Parallel dazu nimmt die Gefahr von Unwetterschäden zu. Heftige Windböen und Starkregen, wie sie in den vergangenen Jahren immer häufiger auftreten, können Gartenmöbel beschädigen oder spülen Gegenstände weg. Versicherungstechnisch gilt jedoch, dass Sturmschäden nur abgedeckt sind, wenn die Windgeschwindigkeit bei mindestens 62 km/h liegt – also offiziell als versicherungsrechtlicher Sturm eingestuft wird. Überschwemmungsschäden, die etwa durch Starkregen entstehen, fallen meist nicht unter den Hausratschutz. Eine Elementarschadenversicherung als Zusatzbaustein ist dafür erforderlich, um umfassenden Schutz zu gewährleisten.
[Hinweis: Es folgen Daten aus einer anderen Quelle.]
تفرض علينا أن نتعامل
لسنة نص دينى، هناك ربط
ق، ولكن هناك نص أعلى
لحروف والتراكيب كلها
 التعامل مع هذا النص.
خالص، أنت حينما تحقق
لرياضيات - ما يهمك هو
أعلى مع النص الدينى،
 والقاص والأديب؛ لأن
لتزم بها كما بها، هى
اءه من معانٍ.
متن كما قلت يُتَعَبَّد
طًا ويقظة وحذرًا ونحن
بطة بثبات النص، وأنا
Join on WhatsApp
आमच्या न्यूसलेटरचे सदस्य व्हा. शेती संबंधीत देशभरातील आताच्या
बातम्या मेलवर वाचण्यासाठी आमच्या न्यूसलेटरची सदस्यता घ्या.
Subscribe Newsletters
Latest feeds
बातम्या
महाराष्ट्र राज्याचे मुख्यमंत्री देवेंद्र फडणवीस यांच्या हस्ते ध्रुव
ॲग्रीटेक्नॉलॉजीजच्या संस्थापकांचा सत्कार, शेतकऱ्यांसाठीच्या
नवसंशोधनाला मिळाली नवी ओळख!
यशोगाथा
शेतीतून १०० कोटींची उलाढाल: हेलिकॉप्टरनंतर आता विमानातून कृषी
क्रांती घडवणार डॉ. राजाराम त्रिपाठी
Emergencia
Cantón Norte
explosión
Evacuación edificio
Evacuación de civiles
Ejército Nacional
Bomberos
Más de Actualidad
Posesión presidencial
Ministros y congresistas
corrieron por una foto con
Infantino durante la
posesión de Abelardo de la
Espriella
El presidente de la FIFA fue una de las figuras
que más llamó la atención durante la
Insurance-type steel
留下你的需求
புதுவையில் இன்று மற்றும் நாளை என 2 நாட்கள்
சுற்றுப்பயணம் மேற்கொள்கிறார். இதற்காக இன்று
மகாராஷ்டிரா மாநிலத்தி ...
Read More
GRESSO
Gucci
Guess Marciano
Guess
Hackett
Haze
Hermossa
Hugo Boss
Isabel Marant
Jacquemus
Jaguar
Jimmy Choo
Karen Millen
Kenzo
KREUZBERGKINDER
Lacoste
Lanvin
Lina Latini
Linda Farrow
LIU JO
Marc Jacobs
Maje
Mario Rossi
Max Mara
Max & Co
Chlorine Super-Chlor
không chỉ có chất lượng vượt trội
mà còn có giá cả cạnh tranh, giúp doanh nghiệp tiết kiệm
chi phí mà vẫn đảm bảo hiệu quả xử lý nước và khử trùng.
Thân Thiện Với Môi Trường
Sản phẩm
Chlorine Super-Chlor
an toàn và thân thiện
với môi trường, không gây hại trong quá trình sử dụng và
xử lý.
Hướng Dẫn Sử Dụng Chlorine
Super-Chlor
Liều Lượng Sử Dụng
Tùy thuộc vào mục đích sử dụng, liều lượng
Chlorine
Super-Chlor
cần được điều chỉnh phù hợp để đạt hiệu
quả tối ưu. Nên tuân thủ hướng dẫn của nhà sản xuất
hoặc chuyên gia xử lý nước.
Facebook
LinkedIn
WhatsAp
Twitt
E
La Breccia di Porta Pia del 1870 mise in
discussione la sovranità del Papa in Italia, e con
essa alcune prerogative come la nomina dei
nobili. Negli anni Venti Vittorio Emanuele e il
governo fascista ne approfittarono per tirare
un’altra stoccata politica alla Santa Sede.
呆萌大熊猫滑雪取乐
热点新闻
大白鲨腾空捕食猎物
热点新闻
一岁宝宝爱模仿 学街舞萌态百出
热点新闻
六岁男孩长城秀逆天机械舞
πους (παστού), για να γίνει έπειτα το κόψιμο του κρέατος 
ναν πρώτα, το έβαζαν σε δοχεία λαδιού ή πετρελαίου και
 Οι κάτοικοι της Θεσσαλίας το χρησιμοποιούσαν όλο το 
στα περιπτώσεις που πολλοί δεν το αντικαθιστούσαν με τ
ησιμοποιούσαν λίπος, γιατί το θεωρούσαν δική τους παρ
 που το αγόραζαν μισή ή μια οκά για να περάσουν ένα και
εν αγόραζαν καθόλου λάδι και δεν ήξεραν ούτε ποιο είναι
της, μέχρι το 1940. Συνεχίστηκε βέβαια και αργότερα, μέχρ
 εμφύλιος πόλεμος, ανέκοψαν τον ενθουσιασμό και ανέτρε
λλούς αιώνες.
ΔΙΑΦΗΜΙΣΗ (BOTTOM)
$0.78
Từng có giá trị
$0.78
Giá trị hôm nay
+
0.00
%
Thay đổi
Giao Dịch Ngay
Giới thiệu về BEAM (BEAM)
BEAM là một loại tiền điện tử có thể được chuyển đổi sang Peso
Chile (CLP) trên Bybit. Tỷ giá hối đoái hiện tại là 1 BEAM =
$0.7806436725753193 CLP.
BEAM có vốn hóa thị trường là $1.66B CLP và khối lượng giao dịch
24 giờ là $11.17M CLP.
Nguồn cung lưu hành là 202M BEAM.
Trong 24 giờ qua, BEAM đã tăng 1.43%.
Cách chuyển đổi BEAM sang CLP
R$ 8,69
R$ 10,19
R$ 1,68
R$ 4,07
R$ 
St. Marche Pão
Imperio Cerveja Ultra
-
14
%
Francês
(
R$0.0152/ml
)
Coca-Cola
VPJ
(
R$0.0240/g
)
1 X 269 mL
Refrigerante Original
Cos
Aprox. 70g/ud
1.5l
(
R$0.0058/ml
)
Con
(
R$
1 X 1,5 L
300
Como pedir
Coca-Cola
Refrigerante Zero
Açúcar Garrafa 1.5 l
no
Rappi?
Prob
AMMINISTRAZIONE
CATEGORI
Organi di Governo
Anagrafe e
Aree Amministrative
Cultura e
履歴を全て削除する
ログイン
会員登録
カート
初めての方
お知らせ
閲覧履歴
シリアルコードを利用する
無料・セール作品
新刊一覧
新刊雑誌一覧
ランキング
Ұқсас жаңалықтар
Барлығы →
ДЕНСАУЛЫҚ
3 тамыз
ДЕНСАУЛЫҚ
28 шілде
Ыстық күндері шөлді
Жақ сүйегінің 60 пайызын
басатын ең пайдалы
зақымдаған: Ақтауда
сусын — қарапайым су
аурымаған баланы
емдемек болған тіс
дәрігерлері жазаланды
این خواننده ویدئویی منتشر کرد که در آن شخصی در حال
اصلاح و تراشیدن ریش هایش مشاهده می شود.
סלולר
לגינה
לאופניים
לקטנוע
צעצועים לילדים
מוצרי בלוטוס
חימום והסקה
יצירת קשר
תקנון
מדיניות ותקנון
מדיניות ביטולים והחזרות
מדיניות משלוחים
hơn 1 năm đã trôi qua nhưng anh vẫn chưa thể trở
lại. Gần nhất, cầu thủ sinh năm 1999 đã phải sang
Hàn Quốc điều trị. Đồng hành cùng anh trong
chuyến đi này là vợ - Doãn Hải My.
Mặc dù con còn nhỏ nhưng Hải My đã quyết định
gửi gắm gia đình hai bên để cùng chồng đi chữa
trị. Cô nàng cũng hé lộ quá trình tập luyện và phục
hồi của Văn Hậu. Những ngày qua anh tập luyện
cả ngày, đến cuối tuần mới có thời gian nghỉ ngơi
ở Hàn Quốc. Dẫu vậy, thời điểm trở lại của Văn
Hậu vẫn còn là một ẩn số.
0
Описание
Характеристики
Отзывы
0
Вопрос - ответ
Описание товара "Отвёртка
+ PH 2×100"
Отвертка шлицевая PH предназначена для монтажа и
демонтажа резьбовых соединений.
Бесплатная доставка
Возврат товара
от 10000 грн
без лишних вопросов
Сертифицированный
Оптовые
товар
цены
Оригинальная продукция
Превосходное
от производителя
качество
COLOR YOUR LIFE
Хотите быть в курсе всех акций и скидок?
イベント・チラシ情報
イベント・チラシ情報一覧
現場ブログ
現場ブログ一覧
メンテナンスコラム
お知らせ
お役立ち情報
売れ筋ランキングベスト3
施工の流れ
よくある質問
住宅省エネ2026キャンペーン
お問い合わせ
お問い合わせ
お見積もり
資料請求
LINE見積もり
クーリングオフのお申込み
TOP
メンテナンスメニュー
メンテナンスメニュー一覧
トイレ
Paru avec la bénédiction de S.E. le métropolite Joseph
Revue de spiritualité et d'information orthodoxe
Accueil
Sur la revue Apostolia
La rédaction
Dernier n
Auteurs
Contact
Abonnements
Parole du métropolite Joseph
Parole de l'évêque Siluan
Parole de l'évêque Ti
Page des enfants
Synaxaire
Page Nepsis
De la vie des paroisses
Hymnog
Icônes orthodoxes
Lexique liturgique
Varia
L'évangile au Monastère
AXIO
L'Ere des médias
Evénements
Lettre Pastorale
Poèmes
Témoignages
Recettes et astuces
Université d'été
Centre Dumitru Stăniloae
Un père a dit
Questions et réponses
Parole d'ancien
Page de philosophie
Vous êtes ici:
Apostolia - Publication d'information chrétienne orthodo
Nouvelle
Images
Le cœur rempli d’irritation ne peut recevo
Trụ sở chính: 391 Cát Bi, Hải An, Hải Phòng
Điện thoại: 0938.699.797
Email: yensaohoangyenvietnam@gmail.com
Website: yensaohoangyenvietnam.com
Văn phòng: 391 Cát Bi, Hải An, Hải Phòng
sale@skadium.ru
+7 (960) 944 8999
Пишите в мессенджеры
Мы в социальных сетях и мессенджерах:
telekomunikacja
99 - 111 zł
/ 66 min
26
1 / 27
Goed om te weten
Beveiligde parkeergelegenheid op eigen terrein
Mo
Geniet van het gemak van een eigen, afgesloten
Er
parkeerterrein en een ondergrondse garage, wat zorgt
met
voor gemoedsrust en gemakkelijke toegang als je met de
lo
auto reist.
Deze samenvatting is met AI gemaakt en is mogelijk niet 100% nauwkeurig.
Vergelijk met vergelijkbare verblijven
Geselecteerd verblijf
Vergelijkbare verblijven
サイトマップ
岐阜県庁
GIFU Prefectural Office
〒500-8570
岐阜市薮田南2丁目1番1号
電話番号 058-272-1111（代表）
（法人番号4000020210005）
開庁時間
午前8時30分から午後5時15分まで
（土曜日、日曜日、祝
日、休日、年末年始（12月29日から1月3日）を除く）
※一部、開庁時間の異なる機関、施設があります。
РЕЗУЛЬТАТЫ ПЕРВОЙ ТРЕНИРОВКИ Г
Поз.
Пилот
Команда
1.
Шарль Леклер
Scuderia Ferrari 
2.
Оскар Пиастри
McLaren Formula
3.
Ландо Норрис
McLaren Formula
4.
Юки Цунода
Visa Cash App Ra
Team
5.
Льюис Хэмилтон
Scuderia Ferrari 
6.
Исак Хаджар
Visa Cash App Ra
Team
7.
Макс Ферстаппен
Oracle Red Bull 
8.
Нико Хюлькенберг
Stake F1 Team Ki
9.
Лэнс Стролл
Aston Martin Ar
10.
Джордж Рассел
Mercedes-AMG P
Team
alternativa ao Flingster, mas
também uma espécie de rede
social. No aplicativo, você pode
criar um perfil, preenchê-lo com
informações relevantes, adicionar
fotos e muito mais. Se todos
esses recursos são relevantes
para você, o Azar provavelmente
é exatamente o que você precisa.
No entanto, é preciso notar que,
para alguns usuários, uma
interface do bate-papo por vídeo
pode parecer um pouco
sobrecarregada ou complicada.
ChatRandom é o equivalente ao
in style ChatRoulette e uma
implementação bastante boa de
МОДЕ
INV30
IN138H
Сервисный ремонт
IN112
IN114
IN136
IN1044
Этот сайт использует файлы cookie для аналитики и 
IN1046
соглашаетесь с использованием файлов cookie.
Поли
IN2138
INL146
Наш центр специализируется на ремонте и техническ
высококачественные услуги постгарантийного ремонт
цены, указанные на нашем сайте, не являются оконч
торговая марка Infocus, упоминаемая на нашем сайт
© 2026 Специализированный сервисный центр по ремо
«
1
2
Verändertes Freizeitverhalten & wachsende Risiken
Das vermehrte Verweilen im Freien, gepaart mit der Aufwertung von Gärten und Balkonen, hat zahlreiche Folgen:
- Wertgegenstände bleiben oft sichtbar und ungeschützt stehen
- Die Struktur des Versicherungsschutzes im Außenbereich ist häufig unzureichend oder zu kompliziert
- Extremwetterlagen verschärfen die Schadensrisiken immens
Verbraucher sollten daher vor jeder längeren Abwesenheit ihren Versicherungsschutz genau prüfen und gegebenenfalls nachbessern. Besonders wirksam ist die Sicherung lockerer Wertgegenstände durch Fixierung oder Einlagerung in abschließbaren Räumen. So könnten auch Schäden durch Unwetter minimiert werden.
Häufige Missverständnisse im Versicherungsrecht
- Hausratversicherung deckt alle Schäden an Außenmobiliar ab – häufig falsch, weil einfache Diebstähle ohne Einbruch nicht immer versichert sind
- Sturmschäden gelten bei jedem Windereignis als versichert – tatsächlich greift der Schutz erst ab Windstärke 8 (62 km/h)
- Überschwemmungsschäden sind automatisch mitversichert – dazu bedarf es einer Elementarschadenversicherung
- Eine sichtbare Lagerung erhöht automatisch den Diebstahlschutz – für viele Versicherer ist die Zugänglichkeit entscheidend, nicht nur die Sichtbarkeit
- Einbruchdiebstahl und einfacher Diebstahl sind identisch versichert – sie sind rechtlich und versicherungstechnisch klar zu unterscheiden
Insgesamt zeigt sich, dass das Risiko von Diebstahl und Unwetterschäden im Freien steigt, da sowohl gesellschaftliche Nutzungsgewohnheiten als auch Umweltfaktoren und Versicherungsbedingungen komplex zusammenspielen. Bewusster Umgang mit Versicherungsschutz und aktive Sicherungsmaßnahmen helfen, finanzielle Einbußen zu vermeiden.
Die Informationen und Ratschläge in diesem Beitrag basieren auf einer Pressemitteilung des Bund der Versicherten e. V.